Executive Editor of The New Yorker and former HWS Trustee Dorothy H. Wickenden ’76, L.H.D. ’14 earned a Christopher Award for her 2021 book, The Agitators: Three Friends Who Fought for Abolition and Women’s Rights.
The book recounts the intersecting lives of Harriet Tubman, Martha Wright and Frances Seward, who together shaped the national policy and attitudes toward abolition, the Underground Railroad, the early women’s rights movement and the Civil War. The three extraordinary women operated out of Auburn, less than 30 miles from Geneva, at a time when upstate New York was a center of radical reform.
Announced in April, the 73rd annual Christopher Awards celebrate writers, producers, directors, authors and illustrators whose work “affirms the highest values of the human spirit” and reflects the Christopher motto, “It’s better to light one candle than to curse the darkness.” Tony Rossi, the Christophers’ Director of Communications, said, “After the hardships we’ve endured in the last two years, we need stories of hope, light, and unity to lift our spirits and guide us toward a brighter path.”
In The Agitators, Wickenden’s subjects “cross racial and class divides to become friends who fight to abolish slavery and establish women’s rights and true equality for all,” according to the award’s press release.
To purchase this book visit the HWS College Store.
Before joining The New Yorker, Wickenden spent 15 years at The New Republic, first as managing editor and later as executive editor. Wickenden went on to serve as national affairs editor of Newsweek before moving to The New Yorker in 1995. In addition to her role as executive editor, which she has held since 1996, she is the moderator of The New Yorker’s weekly podcast, “Politics and More.”

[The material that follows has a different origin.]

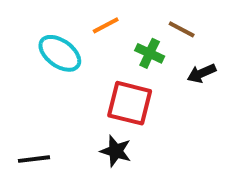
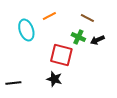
cyan ellipse: (60, 53) -> (26, 30), turned 35
green cross: (150, 53) -> (78, 37), moved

In 2011, Wickenden published Nothing Daunted, a New York Times bestseller that traces the westward journey of Rosamund Underwood and Dorothy Woodruff, Wickenden’s grandmother. NPR’s Fresh Air said of the book: “Wickenden summons up the last moments of frontier life, where books were a luxury and, when blizzards hit, homesteaders’ children would ski miles to school on curved barrel staves…. Nothing Daunted also reminds us that different strains of courage can be found, not just on the battlefield but on the home front, too.”
Wickenden has written for The Wall Street Journal, The Washington Post and The New Yorker. She is the editor of The New Republic Reader: Eighty Years of Opinion and Debate, a compilation of the best work from some of the magazine’s top contributors, including George Orwell, Rebecca West, John Dewey, Arthur M. Schlesinger and many others.
Wickenden has served on the faculty of The Writer’s Institute at the CUNY Graduate Center in New York City, and is a member of the final selection committee for The Dorothy and Lewis B. Cullman Center for Scholars and Writers at the New York Public Library.
Wickenden graduated from William Smith magna cum laude as a member of Phi Beta Kappa, earning her B.A. in English. She was a 1988 Nieman Fellow at Harvard and a 2018 fellow at the MacDowell Colony. She served as a member of the Colleges’ Board of Trustees from 1994 to 1998. She received the President’s Medal in 2006 and an honorary doctorate in 2014, and delivered the Commencement Address in 2019.